• WHAT THIS TASK INVOLVES: Count how many lines in the data hold the word "Messung", and give that number alone.

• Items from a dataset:
•••••

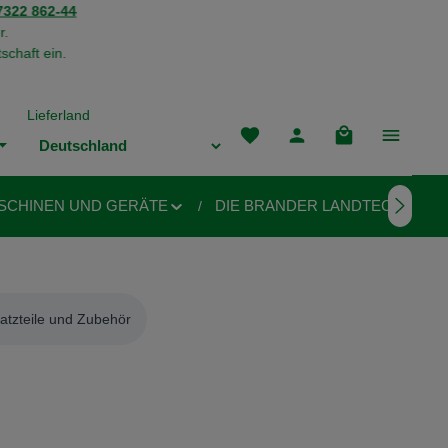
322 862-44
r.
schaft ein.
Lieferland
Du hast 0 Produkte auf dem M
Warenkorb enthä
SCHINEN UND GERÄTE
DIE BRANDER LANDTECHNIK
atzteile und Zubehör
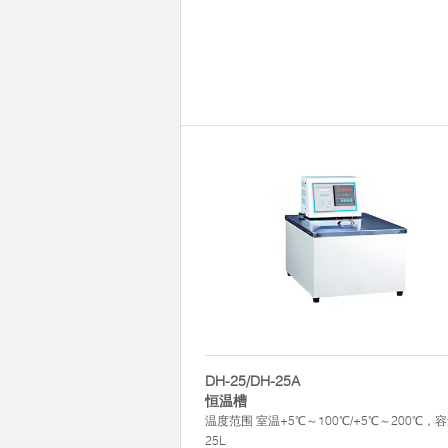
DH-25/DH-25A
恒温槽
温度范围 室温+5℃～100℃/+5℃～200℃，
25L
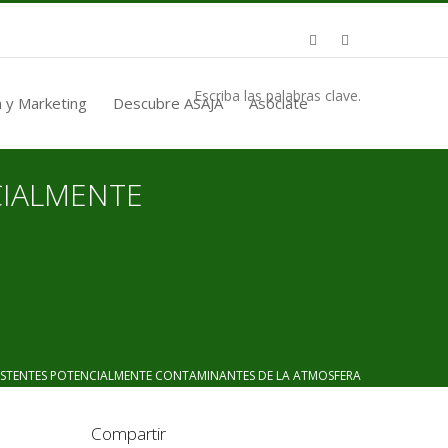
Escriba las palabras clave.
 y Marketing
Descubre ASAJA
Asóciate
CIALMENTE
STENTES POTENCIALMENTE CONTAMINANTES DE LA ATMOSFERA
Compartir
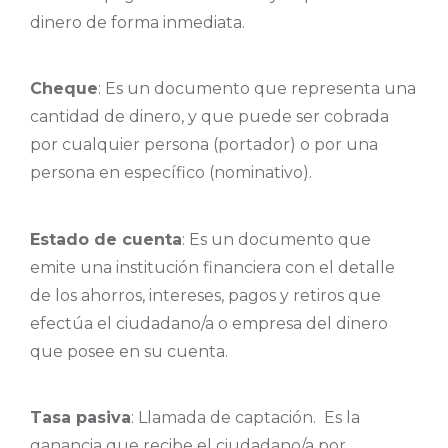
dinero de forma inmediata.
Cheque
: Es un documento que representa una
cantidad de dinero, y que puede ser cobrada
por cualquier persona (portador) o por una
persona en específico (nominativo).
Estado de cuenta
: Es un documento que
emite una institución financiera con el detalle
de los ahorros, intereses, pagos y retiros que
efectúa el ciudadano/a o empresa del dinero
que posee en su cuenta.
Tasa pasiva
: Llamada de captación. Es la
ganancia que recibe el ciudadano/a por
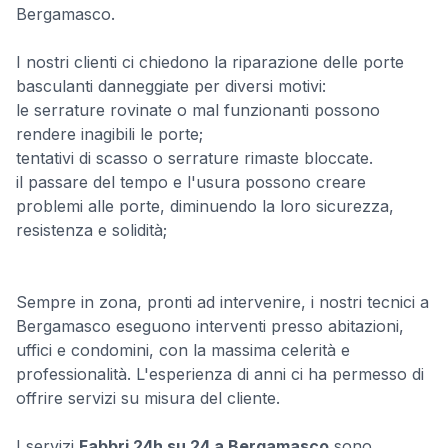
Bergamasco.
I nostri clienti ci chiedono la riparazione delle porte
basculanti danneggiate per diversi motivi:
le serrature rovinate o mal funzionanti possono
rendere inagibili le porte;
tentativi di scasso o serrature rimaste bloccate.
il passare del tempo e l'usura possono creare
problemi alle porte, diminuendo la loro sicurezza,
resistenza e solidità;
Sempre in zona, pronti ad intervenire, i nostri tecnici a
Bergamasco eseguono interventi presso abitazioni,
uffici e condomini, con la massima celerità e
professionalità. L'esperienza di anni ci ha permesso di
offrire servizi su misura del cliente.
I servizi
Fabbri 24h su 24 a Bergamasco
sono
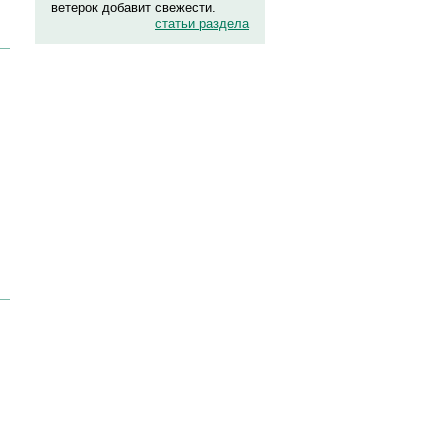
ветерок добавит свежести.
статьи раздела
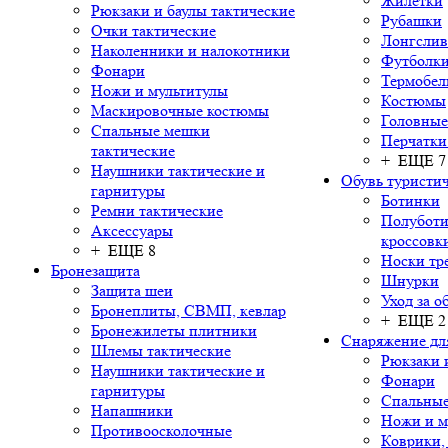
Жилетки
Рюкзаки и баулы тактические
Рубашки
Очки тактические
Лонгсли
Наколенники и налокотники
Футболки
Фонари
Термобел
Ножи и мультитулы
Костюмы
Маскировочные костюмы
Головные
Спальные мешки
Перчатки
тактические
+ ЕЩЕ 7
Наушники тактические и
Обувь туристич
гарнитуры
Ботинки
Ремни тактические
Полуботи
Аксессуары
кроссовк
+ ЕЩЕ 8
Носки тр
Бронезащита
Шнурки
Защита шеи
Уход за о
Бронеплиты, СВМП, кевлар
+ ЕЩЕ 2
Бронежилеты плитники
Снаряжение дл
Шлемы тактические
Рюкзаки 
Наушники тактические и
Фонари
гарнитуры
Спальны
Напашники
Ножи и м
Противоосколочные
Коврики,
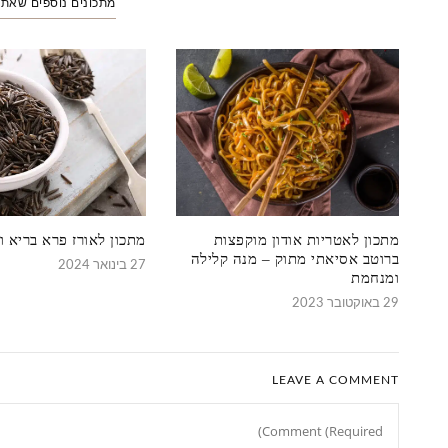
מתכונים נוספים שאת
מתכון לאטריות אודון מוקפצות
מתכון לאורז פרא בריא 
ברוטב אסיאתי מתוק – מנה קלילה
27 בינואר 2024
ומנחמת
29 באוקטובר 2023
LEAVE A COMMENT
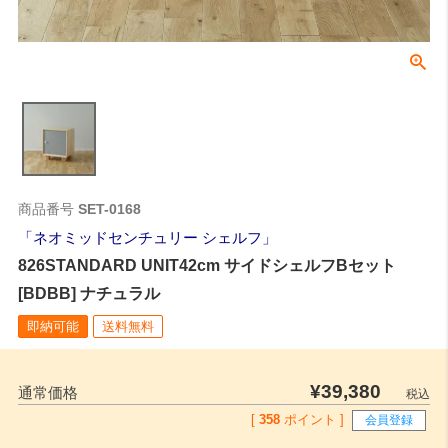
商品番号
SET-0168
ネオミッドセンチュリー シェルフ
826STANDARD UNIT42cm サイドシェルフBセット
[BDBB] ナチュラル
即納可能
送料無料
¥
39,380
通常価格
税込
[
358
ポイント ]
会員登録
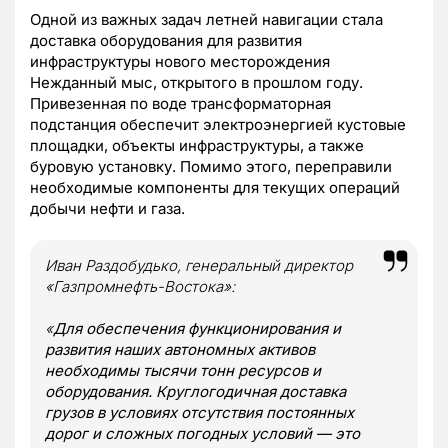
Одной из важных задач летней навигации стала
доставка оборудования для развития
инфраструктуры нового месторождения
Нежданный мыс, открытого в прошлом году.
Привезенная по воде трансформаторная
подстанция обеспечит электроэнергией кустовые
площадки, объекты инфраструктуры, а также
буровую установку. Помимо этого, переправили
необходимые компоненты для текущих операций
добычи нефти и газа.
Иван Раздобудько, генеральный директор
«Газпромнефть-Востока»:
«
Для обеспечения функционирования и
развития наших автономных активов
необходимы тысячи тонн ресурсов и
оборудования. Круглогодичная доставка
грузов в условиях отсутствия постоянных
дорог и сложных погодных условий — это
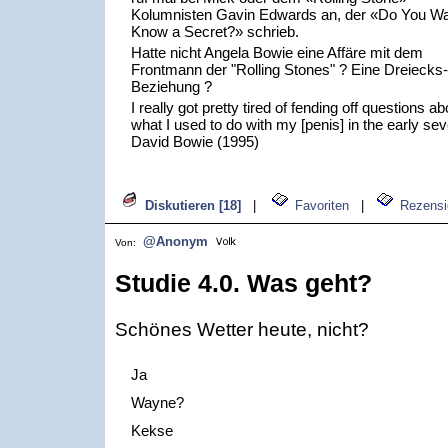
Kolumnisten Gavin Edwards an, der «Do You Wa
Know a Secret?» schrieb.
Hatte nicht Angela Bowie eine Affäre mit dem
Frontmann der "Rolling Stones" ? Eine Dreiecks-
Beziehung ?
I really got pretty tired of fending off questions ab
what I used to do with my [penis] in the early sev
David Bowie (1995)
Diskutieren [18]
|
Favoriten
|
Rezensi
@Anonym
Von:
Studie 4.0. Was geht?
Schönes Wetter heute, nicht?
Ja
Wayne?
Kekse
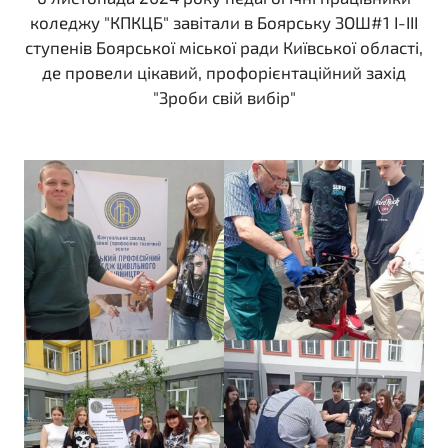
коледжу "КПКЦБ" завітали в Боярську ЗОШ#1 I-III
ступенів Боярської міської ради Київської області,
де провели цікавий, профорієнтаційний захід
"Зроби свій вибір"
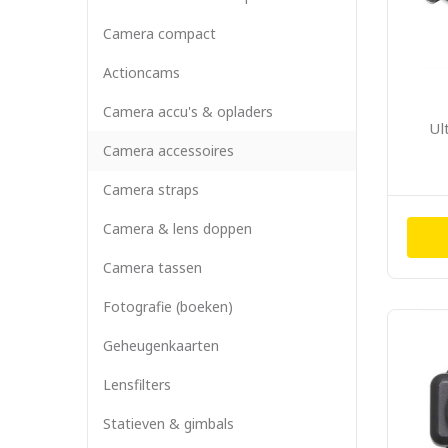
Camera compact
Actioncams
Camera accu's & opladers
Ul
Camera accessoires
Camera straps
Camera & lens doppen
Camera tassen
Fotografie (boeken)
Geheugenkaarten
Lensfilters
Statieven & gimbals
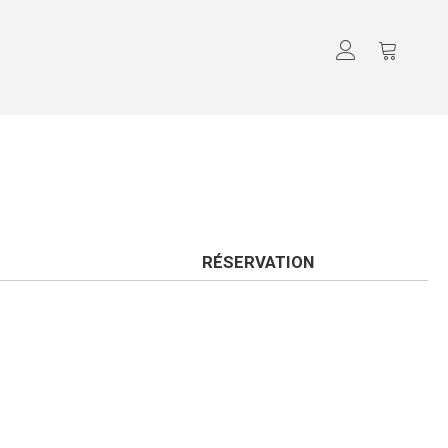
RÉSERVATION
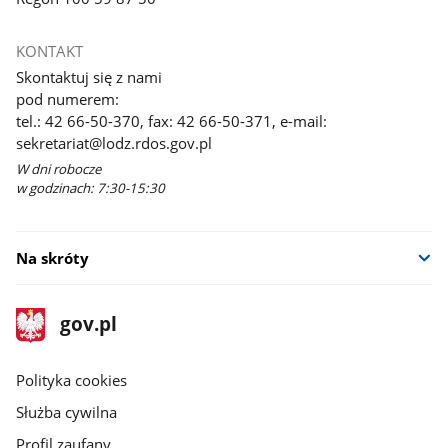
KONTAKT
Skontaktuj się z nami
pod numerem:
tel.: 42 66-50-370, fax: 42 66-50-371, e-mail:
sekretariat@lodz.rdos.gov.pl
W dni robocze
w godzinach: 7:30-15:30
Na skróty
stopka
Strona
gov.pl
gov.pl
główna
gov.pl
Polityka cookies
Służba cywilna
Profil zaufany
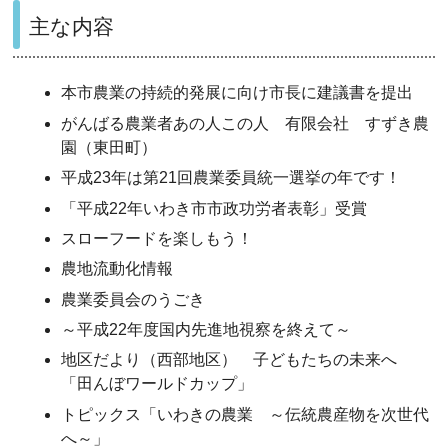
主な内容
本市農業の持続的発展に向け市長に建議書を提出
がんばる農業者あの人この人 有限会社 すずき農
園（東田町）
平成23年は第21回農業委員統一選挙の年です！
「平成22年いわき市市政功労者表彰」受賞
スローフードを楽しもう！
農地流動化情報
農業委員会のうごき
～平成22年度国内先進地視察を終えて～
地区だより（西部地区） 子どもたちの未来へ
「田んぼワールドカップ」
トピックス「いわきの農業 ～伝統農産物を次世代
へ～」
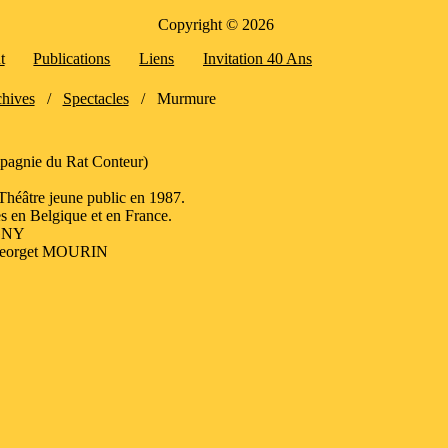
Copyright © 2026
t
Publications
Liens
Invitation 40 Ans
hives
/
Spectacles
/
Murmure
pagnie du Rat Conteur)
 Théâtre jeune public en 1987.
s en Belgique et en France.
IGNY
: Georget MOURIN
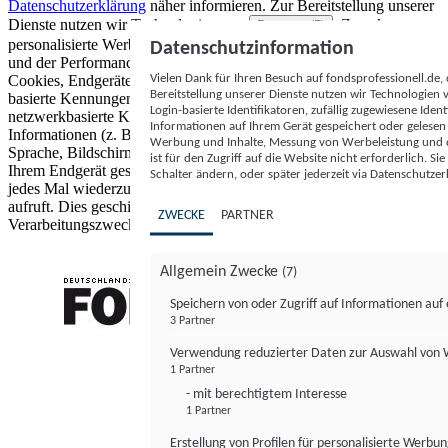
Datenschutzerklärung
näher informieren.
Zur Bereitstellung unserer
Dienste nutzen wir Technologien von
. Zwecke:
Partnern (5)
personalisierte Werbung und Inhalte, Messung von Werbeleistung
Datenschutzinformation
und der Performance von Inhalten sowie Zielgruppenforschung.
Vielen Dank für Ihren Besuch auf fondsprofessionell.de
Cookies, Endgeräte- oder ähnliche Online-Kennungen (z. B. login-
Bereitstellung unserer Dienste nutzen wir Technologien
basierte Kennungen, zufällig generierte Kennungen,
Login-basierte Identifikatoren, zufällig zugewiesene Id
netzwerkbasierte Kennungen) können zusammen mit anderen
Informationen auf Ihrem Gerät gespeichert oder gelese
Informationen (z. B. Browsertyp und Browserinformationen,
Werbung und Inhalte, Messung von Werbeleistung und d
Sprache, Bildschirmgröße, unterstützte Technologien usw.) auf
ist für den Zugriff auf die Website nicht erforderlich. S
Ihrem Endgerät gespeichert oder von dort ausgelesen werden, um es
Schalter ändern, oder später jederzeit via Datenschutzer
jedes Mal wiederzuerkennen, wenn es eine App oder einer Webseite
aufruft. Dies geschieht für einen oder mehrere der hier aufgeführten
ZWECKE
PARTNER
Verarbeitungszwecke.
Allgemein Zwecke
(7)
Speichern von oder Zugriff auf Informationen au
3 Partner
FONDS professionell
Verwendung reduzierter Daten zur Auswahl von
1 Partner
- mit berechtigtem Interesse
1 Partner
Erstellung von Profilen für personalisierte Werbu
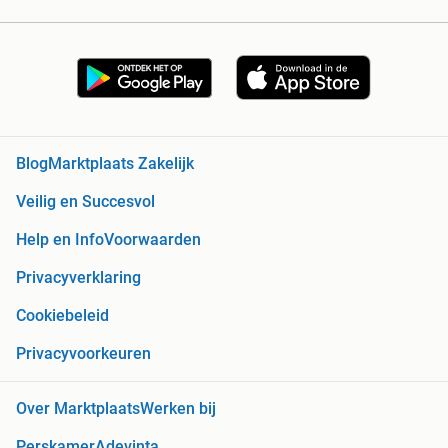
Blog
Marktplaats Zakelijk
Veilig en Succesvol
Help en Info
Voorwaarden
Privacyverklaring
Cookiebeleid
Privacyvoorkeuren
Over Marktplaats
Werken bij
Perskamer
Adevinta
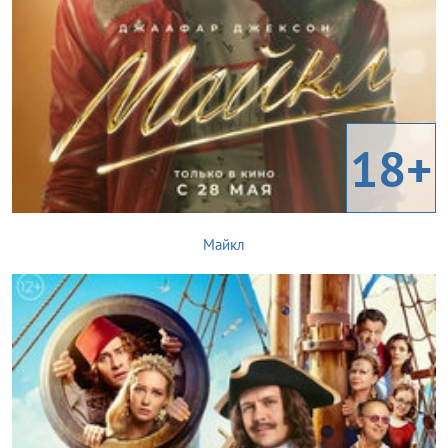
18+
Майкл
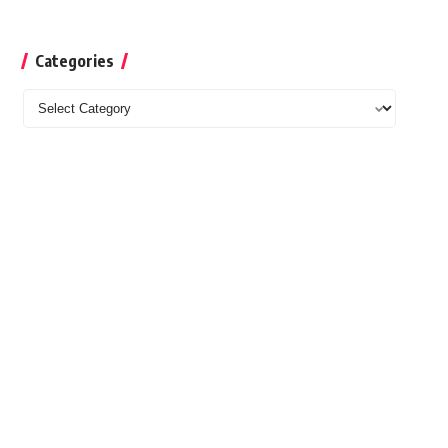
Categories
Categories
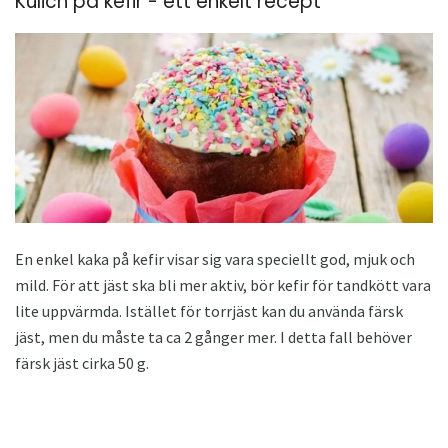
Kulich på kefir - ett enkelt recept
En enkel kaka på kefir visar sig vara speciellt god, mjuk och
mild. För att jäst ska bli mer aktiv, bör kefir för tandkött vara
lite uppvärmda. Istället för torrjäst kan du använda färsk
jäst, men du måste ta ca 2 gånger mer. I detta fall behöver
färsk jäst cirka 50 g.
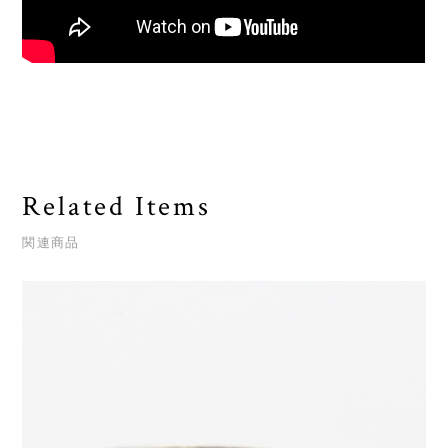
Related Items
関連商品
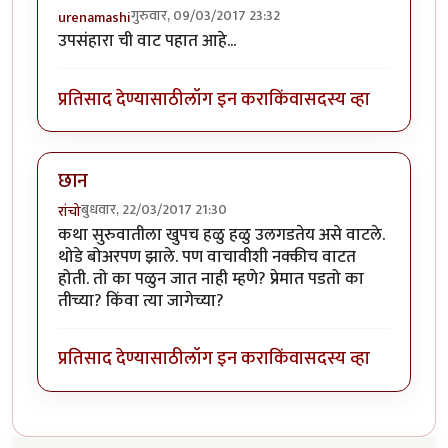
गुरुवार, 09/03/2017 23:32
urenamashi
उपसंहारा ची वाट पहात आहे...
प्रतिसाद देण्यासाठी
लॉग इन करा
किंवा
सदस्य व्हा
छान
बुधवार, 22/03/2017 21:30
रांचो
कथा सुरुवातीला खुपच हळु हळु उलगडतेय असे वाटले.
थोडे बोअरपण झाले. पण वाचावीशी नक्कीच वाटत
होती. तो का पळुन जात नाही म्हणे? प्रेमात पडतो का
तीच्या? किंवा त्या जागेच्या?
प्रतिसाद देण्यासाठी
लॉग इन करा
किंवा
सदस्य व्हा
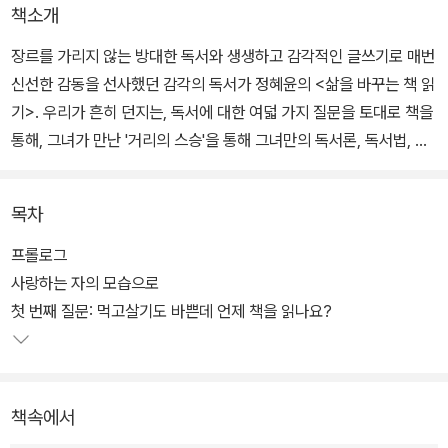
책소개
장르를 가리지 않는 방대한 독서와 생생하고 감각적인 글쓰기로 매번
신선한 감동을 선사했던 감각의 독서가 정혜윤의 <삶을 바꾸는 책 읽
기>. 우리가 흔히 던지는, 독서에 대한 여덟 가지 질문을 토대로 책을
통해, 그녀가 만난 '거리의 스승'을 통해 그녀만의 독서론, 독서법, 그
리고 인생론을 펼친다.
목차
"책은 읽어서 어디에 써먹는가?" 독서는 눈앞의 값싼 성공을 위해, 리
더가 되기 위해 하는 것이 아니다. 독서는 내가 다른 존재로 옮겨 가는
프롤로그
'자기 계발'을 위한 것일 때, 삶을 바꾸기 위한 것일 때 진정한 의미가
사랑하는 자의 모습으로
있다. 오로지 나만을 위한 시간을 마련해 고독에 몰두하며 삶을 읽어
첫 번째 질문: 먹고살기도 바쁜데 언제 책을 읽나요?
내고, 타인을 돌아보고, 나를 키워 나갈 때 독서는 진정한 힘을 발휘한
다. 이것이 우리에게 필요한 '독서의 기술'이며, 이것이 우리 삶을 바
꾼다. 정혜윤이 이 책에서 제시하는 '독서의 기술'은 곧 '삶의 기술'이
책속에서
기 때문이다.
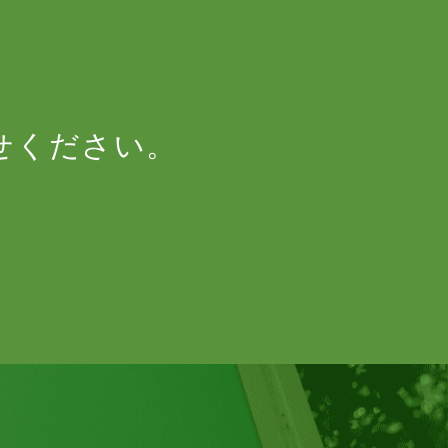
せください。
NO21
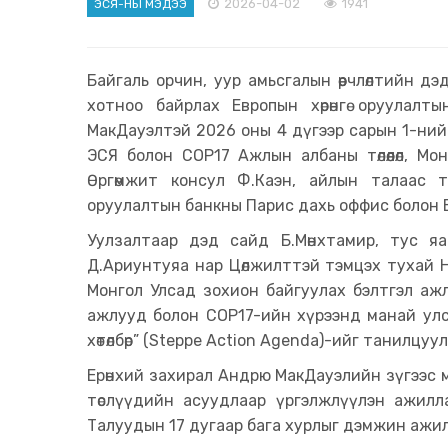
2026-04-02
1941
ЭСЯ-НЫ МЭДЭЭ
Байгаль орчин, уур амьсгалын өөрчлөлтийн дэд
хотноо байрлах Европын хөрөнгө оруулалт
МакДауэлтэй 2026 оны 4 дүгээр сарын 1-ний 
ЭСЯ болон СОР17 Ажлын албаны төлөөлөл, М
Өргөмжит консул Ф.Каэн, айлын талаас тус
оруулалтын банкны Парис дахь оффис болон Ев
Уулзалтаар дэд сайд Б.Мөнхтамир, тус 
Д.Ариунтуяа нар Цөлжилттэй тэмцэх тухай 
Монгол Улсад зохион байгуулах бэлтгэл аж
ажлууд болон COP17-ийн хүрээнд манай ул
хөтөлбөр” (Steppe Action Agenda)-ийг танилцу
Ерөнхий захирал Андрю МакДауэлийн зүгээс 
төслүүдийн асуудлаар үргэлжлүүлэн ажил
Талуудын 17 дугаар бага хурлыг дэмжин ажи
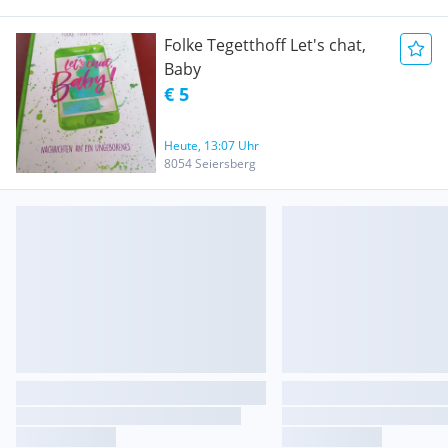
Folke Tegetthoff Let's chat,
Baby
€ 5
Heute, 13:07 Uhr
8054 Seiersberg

•••••

• SOLUTION TO THIS TASK: 2